* Task to carry out
Find how many lines in this data contain the string "Descripción". Respond with only that number.

* Supplied information
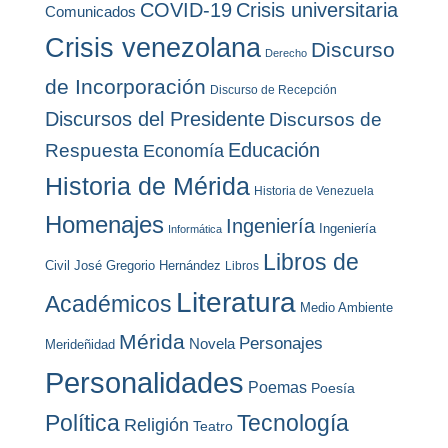
COVID-19
Crisis universitaria
Comunicados
Crisis venezolana
Discurso
Derecho
de Incorporación
Discurso de Recepción
Discursos del Presidente
Discursos de
Educación
Respuesta
Economía
Historia de Mérida
Historia de Venezuela
Homenajes
Ingeniería
Ingeniería
Informática
Libros de
Civil
José Gregorio Hernández
Libros
Literatura
Académicos
Medio Ambiente
Mérida
Personajes
Novela
Merideñidad
Personalidades
Poemas
Poesía
Política
Tecnología
Religión
Teatro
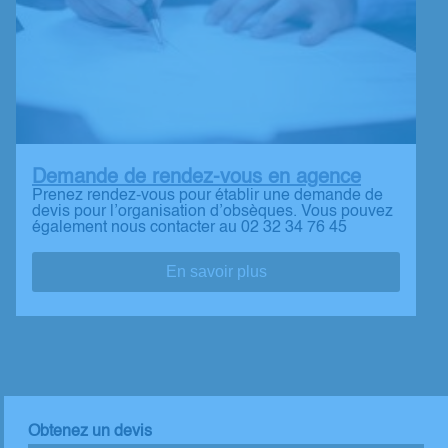
Demande de rendez-vous en agence
Prenez rendez-vous pour établir une demande de
devis pour l’organisation d’obsèques. Vous pouvez
également nous contacter au 02 32 34 76 45
En savoir plus
Obtenez un devis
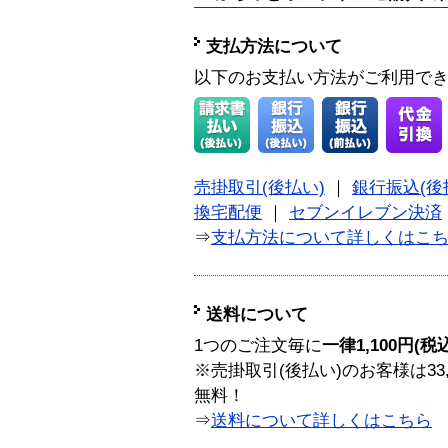
支払方法について
以下のお支払い方法がご利用で
売掛取引(後払い)
｜
銀行振込(後
換宅配便
｜
セブンイレブン決済
⇒
支払方法について詳しくはこ
送料について
1つのご注文毎に
一律1,100円(税
※売掛取引(後払い)のお客様は33
無料！
⇒
送料について詳しくはこちら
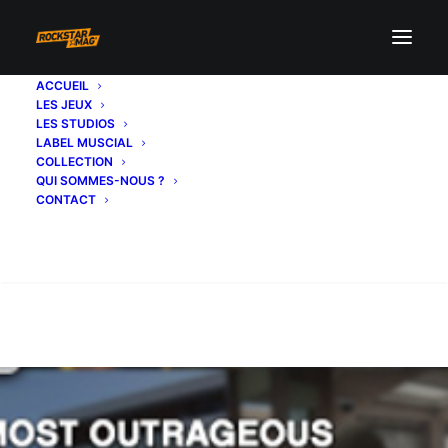
ACCUEIL
LES JEUX
LES STUDIOS
LABEL MUSCIAL
COLLECTION
QUI SOMMES-NOUS ?
CONTACT
Recherche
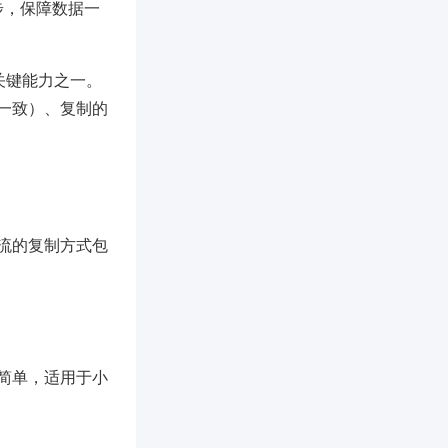
步，保障数据一
的关键能力之一。
一致）、复制的
流的复制方式包
简单，适用于小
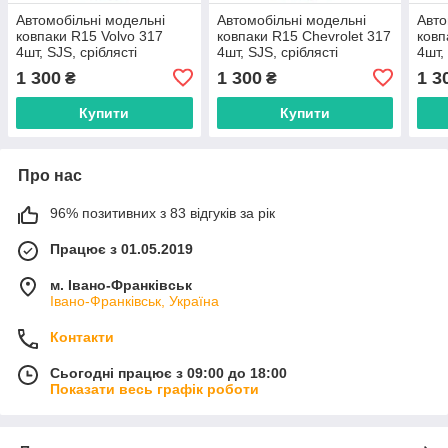
Автомобільні модельні
Автомобільні модельні
Авто
ковпаки R15 Volvo 317
ковпаки R15 Chevrolet 317
ковп
4шт, SJS, сріблясті
4шт, SJS, сріблясті
4шт,
1 300
1 300
1 3
₴
₴
Купити
Купити
Про нас
96% позитивних з 83 відгуків за рік
Працює з 01.05.2019
м. Івано-Франківськ
Івано-Франківськ, Україна
Контакти
Сьогодні працює з 09:00 до 18:00
Показати весь графік роботи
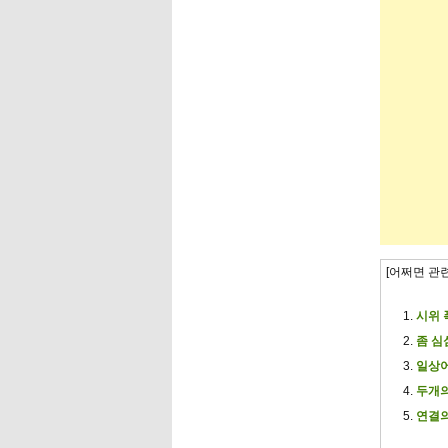
[어쩌면 관
시위 
좀 심
일상어
두개의
연결의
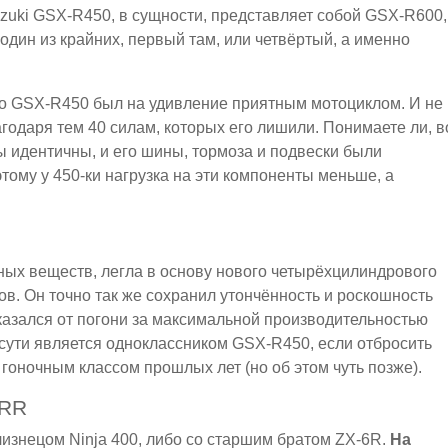
uzuki GSX-R450, в сущности, представляет собой GSX-R600,
 один из крайних, первый там, или четвёртый, а именно
то GSX-R450 был на удивление приятным мотоциклом. И не
агодаря тем 40 силам, которых его лишили. Понимаете ли, в
ы идентичны, и его шины, тормоза и подвески были
тому у 450-ки нагрузка на эти компоненты меньше, а
ных веществ, легла в основу нового четырёхцилиндрового
в. Он точно так же сохранил утончённость и роскошность
казался от погони за максимальной производительностью
 сути является одноклассником GSX-R450, если отбросить
 гоночным классом прошлых лет (но об этом чуть позже).
4RR
близнецом Ninja 400, либо со старшим братом ZX-6R.
На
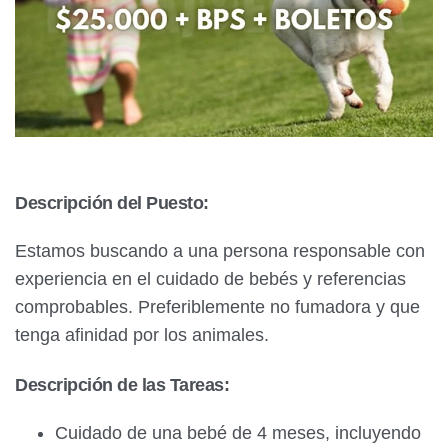
Descripción del Puesto:
Estamos buscando a una persona responsable con
experiencia en el cuidado de bebés y referencias
comprobables. Preferiblemente no fumadora y que
tenga afinidad por los animales.
Descripción de las Tareas:
Cuidado de una bebé de 4 meses, incluyendo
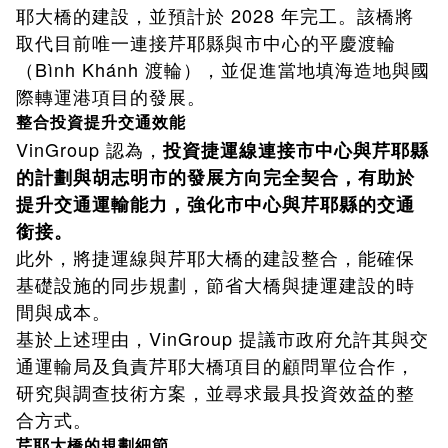
耶大橋的建設，並預計於 2028 年完工。該橋將
取代目前唯一連接芹耶縣與市中心的平慶渡輪
（Bình Khánh 渡輪），並促進當地填海造地與國
際轉運港項目的發展。
整合投資提升交通效能
VinGroup 認為，
投資捷運線連接市中心與芹耶縣
的計劃與胡志明市的發展方向完全契合，有助於
提升交通運輸能力，強化市中心與芹耶縣的交通
銜接。
此外，將捷運線與芹耶大橋的建設整合，能確保
基礎設施的同步規劃，節省大橋與捷運建設的時
間與成本。
基於上述理由，VinGroup 提議市政府允許其與交
通運輸局及負責芹耶大橋項目的顧問單位合作，
研究與調查技術方案，並尋求最具投資效益的整
合方式。
芹耶大橋的規劃細節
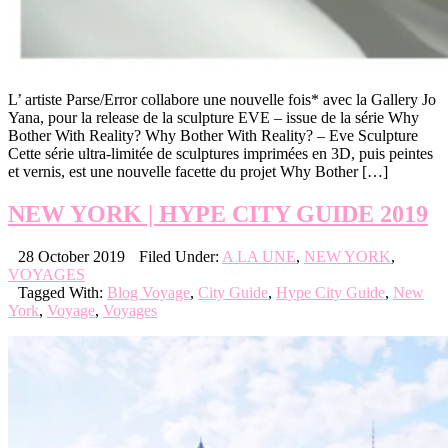
L’ artiste Parse/Error collabore une nouvelle fois* avec la Gallery Jo
Yana, pour la release de la sculpture EVE – issue de la série Why
Bother With Reality? Why Bother With Reality? – Eve Sculpture
Cette série ultra-limitée de sculptures imprimées en 3D, puis peintes
et vernis, est une nouvelle facette du projet Why Bother […]
NEW YORK | HYPE CITY GUIDE 2019
28 October 2019
Filed Under:
A LA UNE
,
NEW YORK
,
VOYAGES
Tagged With:
Blog Voyage
,
City Guide
,
Hype City Guide
,
New
York
,
Voyage
,
Voyages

* Result of the exercise
2